_Directions for this task_
Take each line of the records below that contains the string "Boîtes" and copy it.

>>>>

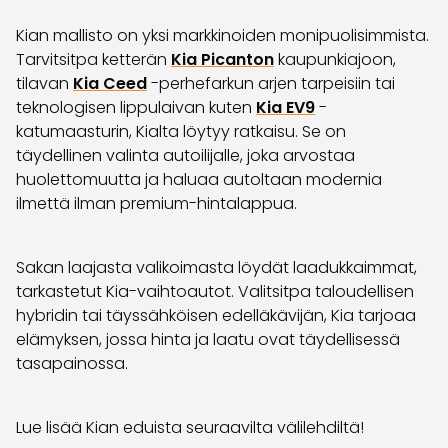
Saka Select
Kian mallisto on yksi markkinoiden monipuolisimmista.
Uutiset ja kampanjat
Tarvitsitpa ketterän
Kia Picanton
kaupunkiajoon,
Toimipisteet
tilavan
Kia Ceed
-perhefarkun arjen tarpeisiin tai
Yritys
teknologisen lippulaivan kuten
Kia EV9
-
Saka Finland Oy
katumaasturin, Kialta löytyy ratkaisu. Se on
Hallinto
täydellinen valinta autoilijalle, joka arvostaa
Ostotiimi
huolettomuutta ja haluaa autoltaan modernia
Yhteydenotto
ilmettä ilman premium-hintalappua.
Rekrytointi
Laskutustiedot
Medialle
Sakan laajasta valikoimasta löydät laadukkaimmat,
Kokemuksia Sakasta
tarkastetut Kia-vaihtoautot. Valitsitpa taloudellisen
Reklamaatiot
hybridin tai täyssähköisen edelläkävijän, Kia tarjoaa
elämyksen, jossa hinta ja laatu ovat täydellisessä
tasapainossa.
Lue lisää Kian eduista seuraavilta välilehdiltä!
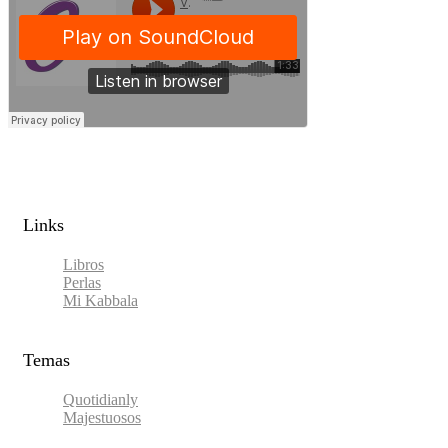
Links​
Libros
Perlas
Mi Kabbala
Temas
Quotidianly
Majestuosos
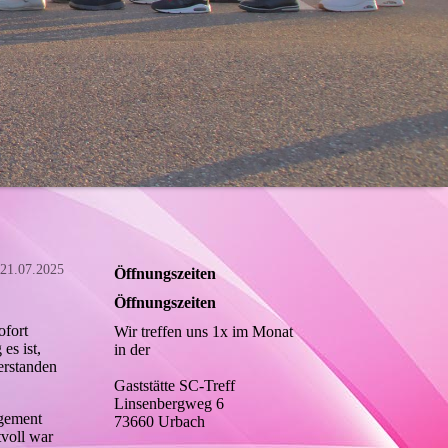
21.07.2025
Öffnungszeiten
Öffnungszeiten
ofort
Wir treffen uns 1x im Monat
es ist,
in der
erstanden
Gaststätte SC-Treff
Linsenbergweg 6
agement
73660 Urbach
tvoll war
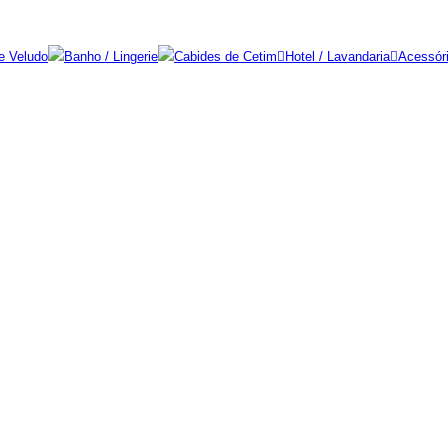
e Veludo
Banho / Lingerie
Cabides de Cetim
Hotel / Lavandaria
Acessór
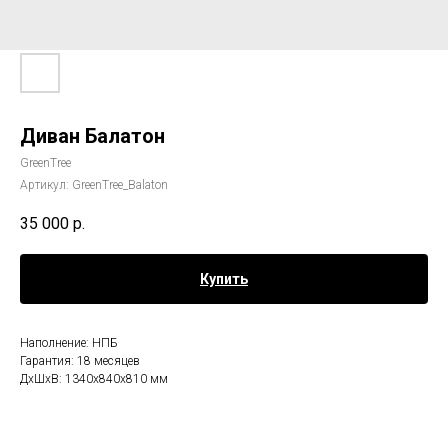
Диван Балатон
GreenTree
Артикул:
GreenTree_Balaton
35 000
р.
Купить
Наполнение: НПБ
Гарантия: 18 месяцев
ДxШxВ: 1340x840x810 мм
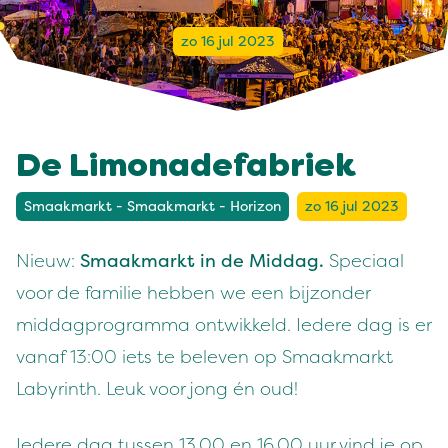
zo 16 jul 2023
De Limonadefabriek
Smaakmarkt - Smaakmarkt - Horizon
zo 16 jul 2023
Nieuw:
Smaakmarkt in de Middag.
Speciaal
voor de familie hebben we een bijzonder
middagprogramma ontwikkeld. Iedere dag is er
vanaf 13:00 iets te beleven op Smaakmarkt
Labyrinth. Leuk voor jong én oud!
Iedere dag tussen 13.00 en 16.00 uur vind je op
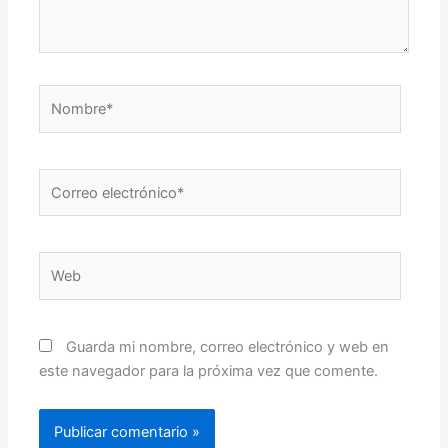
Nombre*
Correo
electrónico*
Web
Guarda mi nombre, correo electrónico y web en
este navegador para la próxima vez que comente.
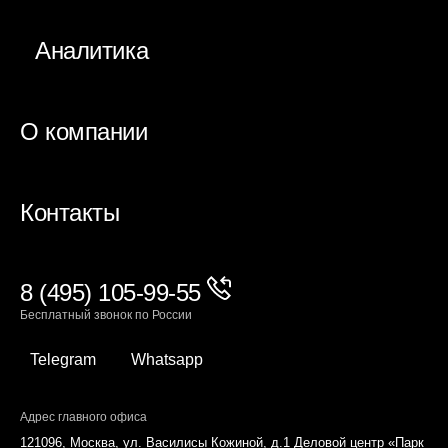
Аналитика
О компании
Контакты
8 (495) 105-99-55
Бесплатный звонок по России
Telegram
Whatsapp
Адрес главного офиса
121096, Москва, ул. Василисы Кожиной, д.1 Деловой центр «Парк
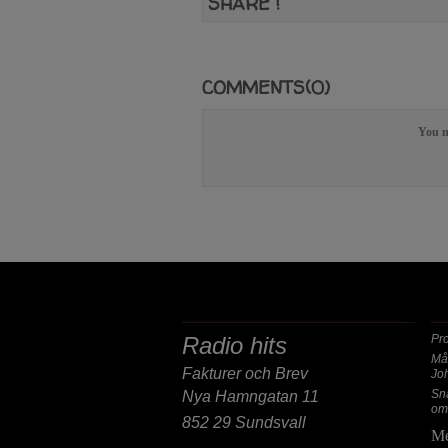
SHARE !
COMMENTS(0)
You n
POST/BESÖKSADRESS
F
Radio hits
Pr
Må
Fakturer och Brev
Jo
Sn
Nya Hamngatan 11
om
852 29 Sundsvall
Me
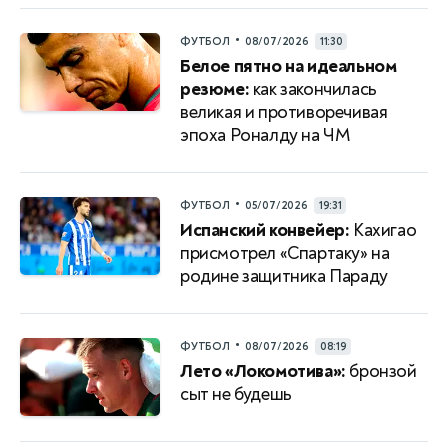
•
ФУТБОЛ
08/07/2026
11:30
Белое пятно на идеальном
резюме:
как закончилась
великая и противоречивая
эпоха Роналду на ЧМ
•
ФУТБОЛ
05/07/2026
19:31
Испанский конвейер:
Кахигао
присмотрел «Спартаку» на
родине защитника Параду
•
ФУТБОЛ
08/07/2026
08:19
Лето «Локомотива»:
бронзой
сыт не будешь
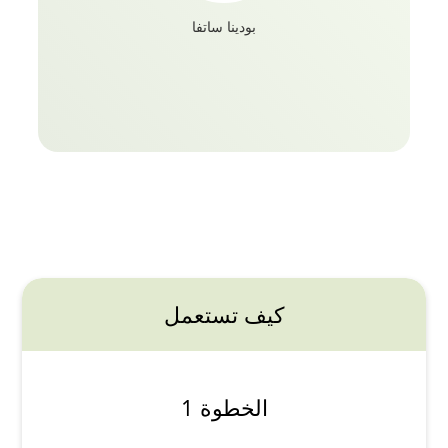
بودينا ساتفا
كيف تستعمل
الخطوة 1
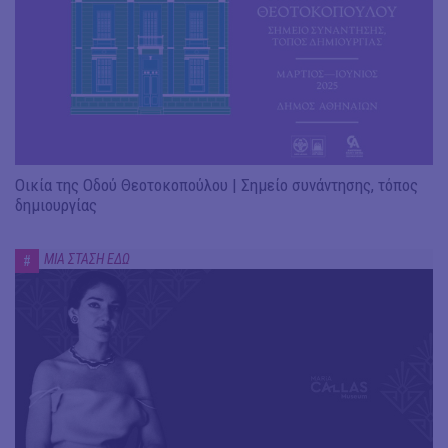
Οικία της Οδού Θεοτοκοπούλου | Σημείο συνάντησης, τόπος
δημιουργίας
ΜΙΑ ΣΤΑΣΗ ΕΔΩ
#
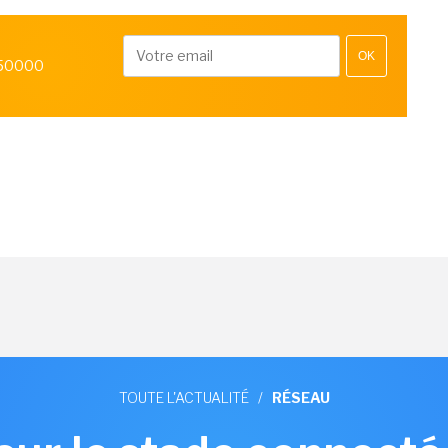
OK
 50000
TOUTE L'ACTUALITÉ
/
RÉSEAU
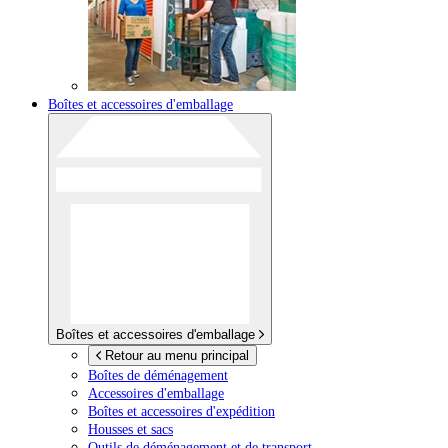
Boîtes et accessoires d'emballage
Boîtes et accessoires d'emballage
Retour au menu principal
Boîtes de déménagement
Accessoires d'emballage
Boîtes et accessoires d'expédition
Housses et sacs
Outils de déménagement et de transport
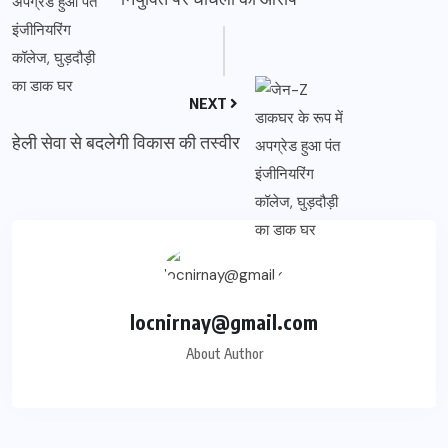
NEXT
हेली सेवा से बदलेगी विकास की तस्वीर
locnirnay@gmail.com
About Author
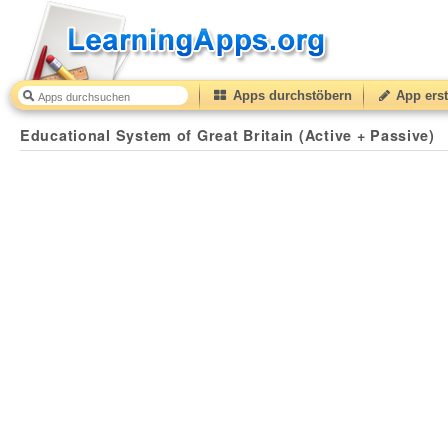
Apps durchstöbern
App erst
Educational System of Great Britain (Active + Passive)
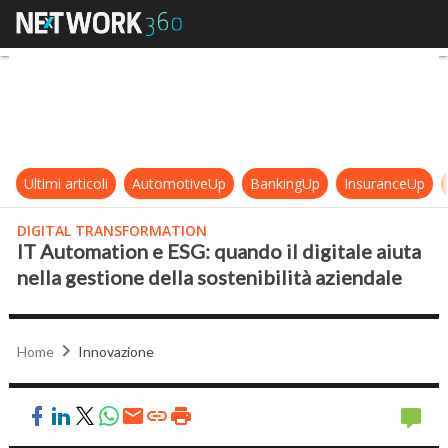
IT Automation e ESG: quando il digi
Ultimi articoli
AutomotiveUp
BankingUp
InsuranceUp
DIGITAL TRANSFORMATION
IT Automation e ESG: quando il digitale aiuta
nella gestione della sostenibilità aziendale
Home
Innovazione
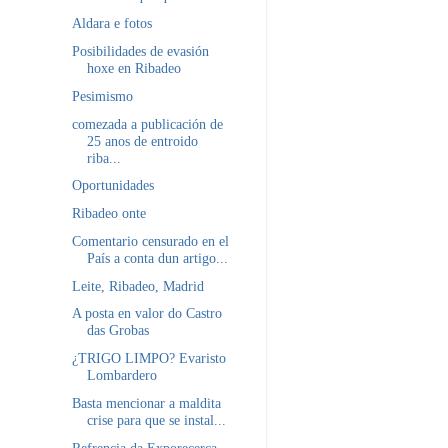
Aldara e fotos
Posibilidades de evasión
hoxe en Ribadeo
Pesimismo
comezada a publicación de
25 anos de entroido
riba...
Oportunidades
Ribadeo onte
Comentario censurado en el
País a conta dun artigo...
Leite, Ribadeo, Madrid
A posta en valor do Castro
das Grobas
¿TRIGO LIMPO? Evaristo
Lombardero
Basta mencionar a maldita
crise para que se instal...
Refrencia da Exporecerca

<<<<

_Response to this task_
Boîtes et accessoires d'emballage
Boîtes et accessoires d'emballage
Boîtes de déménagement
Boîtes et accessoires d'expédition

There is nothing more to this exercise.